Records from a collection
=== Begin Enclosure ===

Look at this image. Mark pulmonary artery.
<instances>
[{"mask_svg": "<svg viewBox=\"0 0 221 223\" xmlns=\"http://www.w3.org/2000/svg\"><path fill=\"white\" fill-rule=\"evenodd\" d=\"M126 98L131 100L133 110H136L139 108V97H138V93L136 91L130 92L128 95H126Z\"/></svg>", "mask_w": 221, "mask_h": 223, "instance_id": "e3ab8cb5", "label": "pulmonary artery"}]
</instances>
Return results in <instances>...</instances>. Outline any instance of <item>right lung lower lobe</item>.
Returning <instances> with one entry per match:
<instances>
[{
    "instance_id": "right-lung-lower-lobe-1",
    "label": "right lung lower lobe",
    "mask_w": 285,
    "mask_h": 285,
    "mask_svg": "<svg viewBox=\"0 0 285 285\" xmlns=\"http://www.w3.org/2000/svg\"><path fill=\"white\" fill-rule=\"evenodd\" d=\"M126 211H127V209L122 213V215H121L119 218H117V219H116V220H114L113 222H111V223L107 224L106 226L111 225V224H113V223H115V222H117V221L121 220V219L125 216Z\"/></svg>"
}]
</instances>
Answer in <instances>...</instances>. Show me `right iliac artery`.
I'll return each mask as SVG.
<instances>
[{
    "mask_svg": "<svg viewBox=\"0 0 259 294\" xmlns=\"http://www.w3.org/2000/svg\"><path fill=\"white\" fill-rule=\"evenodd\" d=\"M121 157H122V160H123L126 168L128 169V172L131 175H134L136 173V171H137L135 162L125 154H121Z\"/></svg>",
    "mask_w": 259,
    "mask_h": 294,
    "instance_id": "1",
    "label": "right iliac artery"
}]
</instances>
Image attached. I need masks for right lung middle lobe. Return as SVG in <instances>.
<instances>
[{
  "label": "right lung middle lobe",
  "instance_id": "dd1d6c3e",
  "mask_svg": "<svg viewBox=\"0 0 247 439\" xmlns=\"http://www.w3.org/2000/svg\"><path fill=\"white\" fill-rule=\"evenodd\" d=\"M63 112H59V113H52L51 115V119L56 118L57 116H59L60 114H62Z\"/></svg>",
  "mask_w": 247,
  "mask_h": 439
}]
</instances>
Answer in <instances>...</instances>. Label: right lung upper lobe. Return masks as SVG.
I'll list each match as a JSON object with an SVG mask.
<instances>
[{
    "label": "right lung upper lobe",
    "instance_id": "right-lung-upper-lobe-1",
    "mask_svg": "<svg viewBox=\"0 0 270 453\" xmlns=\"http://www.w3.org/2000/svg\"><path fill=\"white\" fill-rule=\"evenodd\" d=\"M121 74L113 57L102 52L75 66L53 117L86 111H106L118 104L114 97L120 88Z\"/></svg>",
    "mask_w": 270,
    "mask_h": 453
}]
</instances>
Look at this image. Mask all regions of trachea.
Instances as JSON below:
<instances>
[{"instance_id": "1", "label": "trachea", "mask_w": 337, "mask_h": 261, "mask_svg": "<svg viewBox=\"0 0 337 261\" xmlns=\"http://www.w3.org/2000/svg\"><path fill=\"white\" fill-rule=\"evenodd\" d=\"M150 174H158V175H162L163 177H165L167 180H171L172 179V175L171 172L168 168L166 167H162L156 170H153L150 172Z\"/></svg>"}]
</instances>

=== End Enclosure ===

### EXERCISE INSTRUCTIONS:
Go through the records above and copy each one exactly.

### TASK ANSWER:
Look at this image. Mark pulmonary artery.
<instances>
[{"mask_svg": "<svg viewBox=\"0 0 221 223\" xmlns=\"http://www.w3.org/2000/svg\"><path fill=\"white\" fill-rule=\"evenodd\" d=\"M126 98L131 100L133 110H136L139 108V97H138V93L136 91L130 92L128 95H126Z\"/></svg>", "mask_w": 221, "mask_h": 223, "instance_id": "e3ab8cb5", "label": "pulmonary artery"}]
</instances>
Return results in <instances>...</instances>. Outline any instance of <item>right lung lower lobe</item>.
Returning <instances> with one entry per match:
<instances>
[{
    "instance_id": "right-lung-lower-lobe-1",
    "label": "right lung lower lobe",
    "mask_w": 285,
    "mask_h": 285,
    "mask_svg": "<svg viewBox=\"0 0 285 285\" xmlns=\"http://www.w3.org/2000/svg\"><path fill=\"white\" fill-rule=\"evenodd\" d=\"M126 211H127V209L122 213V215H121L119 218H117V219H116V220H114L113 222H111V223L107 224L106 226L111 225V224H113V223H115V222H117V221L121 220V219L125 216Z\"/></svg>"
}]
</instances>
Answer in <instances>...</instances>. Show me `right iliac artery`.
I'll return each mask as SVG.
<instances>
[{
    "mask_svg": "<svg viewBox=\"0 0 259 294\" xmlns=\"http://www.w3.org/2000/svg\"><path fill=\"white\" fill-rule=\"evenodd\" d=\"M121 157H122V160H123L126 168L128 169V172L131 175H134L136 173V171H137L135 162L125 154H121Z\"/></svg>",
    "mask_w": 259,
    "mask_h": 294,
    "instance_id": "1",
    "label": "right iliac artery"
}]
</instances>
Image attached. I need masks for right lung middle lobe. Return as SVG in <instances>.
<instances>
[{
  "label": "right lung middle lobe",
  "instance_id": "dd1d6c3e",
  "mask_svg": "<svg viewBox=\"0 0 247 439\" xmlns=\"http://www.w3.org/2000/svg\"><path fill=\"white\" fill-rule=\"evenodd\" d=\"M63 112H59V113H52L51 115V119L56 118L57 116H59L60 114H62Z\"/></svg>",
  "mask_w": 247,
  "mask_h": 439
}]
</instances>
Answer in <instances>...</instances>. Label: right lung upper lobe. Return masks as SVG.
I'll list each match as a JSON object with an SVG mask.
<instances>
[{
    "label": "right lung upper lobe",
    "instance_id": "right-lung-upper-lobe-1",
    "mask_svg": "<svg viewBox=\"0 0 270 453\" xmlns=\"http://www.w3.org/2000/svg\"><path fill=\"white\" fill-rule=\"evenodd\" d=\"M121 74L113 57L102 52L75 66L53 117L86 111H106L118 104L114 97L120 88Z\"/></svg>",
    "mask_w": 270,
    "mask_h": 453
}]
</instances>
Look at this image. Mask all regions of trachea.
Instances as JSON below:
<instances>
[{"instance_id": "1", "label": "trachea", "mask_w": 337, "mask_h": 261, "mask_svg": "<svg viewBox=\"0 0 337 261\" xmlns=\"http://www.w3.org/2000/svg\"><path fill=\"white\" fill-rule=\"evenodd\" d=\"M150 174H158V175H162L163 177H165L167 180H171L172 179V175L171 172L168 168L166 167H162L156 170H153L150 172Z\"/></svg>"}]
</instances>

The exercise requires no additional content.